Anyway, the implementation update deals with this duality and delivers better perf all around than the existing implementation. Pools.Bench.zip

geeknoid avatar Dec 10 '22 18:12 geeknoid

Thanks for re-optimizing the return-it-very-quickly case. Given the microbenchmark results seem to show at most a small regression in some already-fast cases and much better performance in "scaled" cases, I'm personally leaning towards taking this.

Can you rename the Pools.Bench to Microsoft.Extensions.ObjectPoo.Microbenchmarks and put project in src/ObjectPool/perf/Microbenchmarks and define IS_BENCHMARKS in the csproj?
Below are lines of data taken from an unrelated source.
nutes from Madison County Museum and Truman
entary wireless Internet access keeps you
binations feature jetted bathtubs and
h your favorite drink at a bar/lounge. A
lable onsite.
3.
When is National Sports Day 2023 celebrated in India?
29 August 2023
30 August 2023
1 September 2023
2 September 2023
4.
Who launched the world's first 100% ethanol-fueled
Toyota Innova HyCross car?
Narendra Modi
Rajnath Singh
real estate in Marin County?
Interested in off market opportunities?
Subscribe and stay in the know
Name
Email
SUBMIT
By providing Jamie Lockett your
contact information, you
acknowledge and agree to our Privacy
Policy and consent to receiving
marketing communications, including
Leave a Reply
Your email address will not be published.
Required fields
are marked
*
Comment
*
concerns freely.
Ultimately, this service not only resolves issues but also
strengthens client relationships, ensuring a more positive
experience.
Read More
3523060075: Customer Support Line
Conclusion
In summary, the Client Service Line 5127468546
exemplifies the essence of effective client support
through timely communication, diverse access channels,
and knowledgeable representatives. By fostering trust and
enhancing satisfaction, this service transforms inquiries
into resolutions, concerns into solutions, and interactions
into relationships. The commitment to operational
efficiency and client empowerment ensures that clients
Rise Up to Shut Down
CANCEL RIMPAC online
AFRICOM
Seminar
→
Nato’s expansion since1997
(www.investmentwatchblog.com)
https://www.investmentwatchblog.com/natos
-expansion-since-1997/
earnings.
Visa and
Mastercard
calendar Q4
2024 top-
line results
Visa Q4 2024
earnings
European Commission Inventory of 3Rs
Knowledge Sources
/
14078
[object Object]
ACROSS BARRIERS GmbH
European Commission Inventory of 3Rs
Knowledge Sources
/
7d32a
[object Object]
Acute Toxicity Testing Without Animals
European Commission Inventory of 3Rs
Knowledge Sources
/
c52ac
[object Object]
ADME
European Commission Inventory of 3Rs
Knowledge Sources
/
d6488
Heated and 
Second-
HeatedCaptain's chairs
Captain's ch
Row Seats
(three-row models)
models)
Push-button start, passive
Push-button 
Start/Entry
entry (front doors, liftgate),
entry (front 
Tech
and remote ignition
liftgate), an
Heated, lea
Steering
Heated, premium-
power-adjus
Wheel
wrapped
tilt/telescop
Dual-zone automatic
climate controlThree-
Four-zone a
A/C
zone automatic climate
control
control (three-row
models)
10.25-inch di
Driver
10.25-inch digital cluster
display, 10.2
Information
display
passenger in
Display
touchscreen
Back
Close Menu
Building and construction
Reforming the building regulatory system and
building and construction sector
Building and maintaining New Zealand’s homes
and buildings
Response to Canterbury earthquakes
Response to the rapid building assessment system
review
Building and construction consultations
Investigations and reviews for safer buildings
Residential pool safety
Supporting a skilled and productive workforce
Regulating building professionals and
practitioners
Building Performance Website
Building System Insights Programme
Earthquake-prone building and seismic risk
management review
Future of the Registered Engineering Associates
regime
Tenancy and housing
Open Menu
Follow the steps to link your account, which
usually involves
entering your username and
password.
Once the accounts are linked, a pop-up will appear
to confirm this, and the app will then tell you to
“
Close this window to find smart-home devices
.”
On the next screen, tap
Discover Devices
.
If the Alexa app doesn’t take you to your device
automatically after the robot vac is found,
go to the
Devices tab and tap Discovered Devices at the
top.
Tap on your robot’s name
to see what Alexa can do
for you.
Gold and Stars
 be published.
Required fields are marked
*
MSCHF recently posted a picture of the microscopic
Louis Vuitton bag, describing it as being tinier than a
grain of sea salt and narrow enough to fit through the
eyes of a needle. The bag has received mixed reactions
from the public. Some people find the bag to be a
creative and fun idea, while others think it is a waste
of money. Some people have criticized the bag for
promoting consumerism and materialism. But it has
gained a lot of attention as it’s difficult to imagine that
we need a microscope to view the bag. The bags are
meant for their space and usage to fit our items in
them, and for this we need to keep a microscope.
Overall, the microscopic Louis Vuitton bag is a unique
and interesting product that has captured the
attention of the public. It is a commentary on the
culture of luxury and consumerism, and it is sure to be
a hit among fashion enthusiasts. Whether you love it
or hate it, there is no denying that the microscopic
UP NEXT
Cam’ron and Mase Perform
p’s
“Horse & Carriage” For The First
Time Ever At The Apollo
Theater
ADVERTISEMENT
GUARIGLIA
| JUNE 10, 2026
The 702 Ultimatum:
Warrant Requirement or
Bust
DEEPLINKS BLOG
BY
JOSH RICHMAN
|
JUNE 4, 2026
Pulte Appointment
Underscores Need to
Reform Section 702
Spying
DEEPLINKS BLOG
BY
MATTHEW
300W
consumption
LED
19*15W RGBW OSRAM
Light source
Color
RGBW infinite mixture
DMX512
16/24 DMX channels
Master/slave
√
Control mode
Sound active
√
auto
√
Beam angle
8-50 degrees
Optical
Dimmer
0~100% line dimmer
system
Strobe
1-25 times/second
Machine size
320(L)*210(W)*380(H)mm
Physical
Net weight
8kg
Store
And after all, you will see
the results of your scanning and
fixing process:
That would make it easier to review. Feel free to keep the readme in there with your results. You can use one of the other "Microbenchmarks" projects like Kestrel's as an example

halter73 avatar Dec 12 '22 22:12 halter73

@halter73 I added the benchmark code as requested. I had to modify it to remove the comparison with the old version (since the code base only contains the new version at this point). But I left the results intact in the readme with an explanation.

geeknoid avatar Dec 13 '22 12:12 geeknoid

Merge away!

davidfowl avatar Dec 15 '22 02:12 davidfowl

@geeknoid, this change will be considered for inclusion in the blog post for the release it'll ship in. Nice work!

Please ensure that the original comment in this thread contains a clear explanation of what the change does, why it's important (what problem does it solve?), and, if relevant, include things like code samples and/or performance numbers.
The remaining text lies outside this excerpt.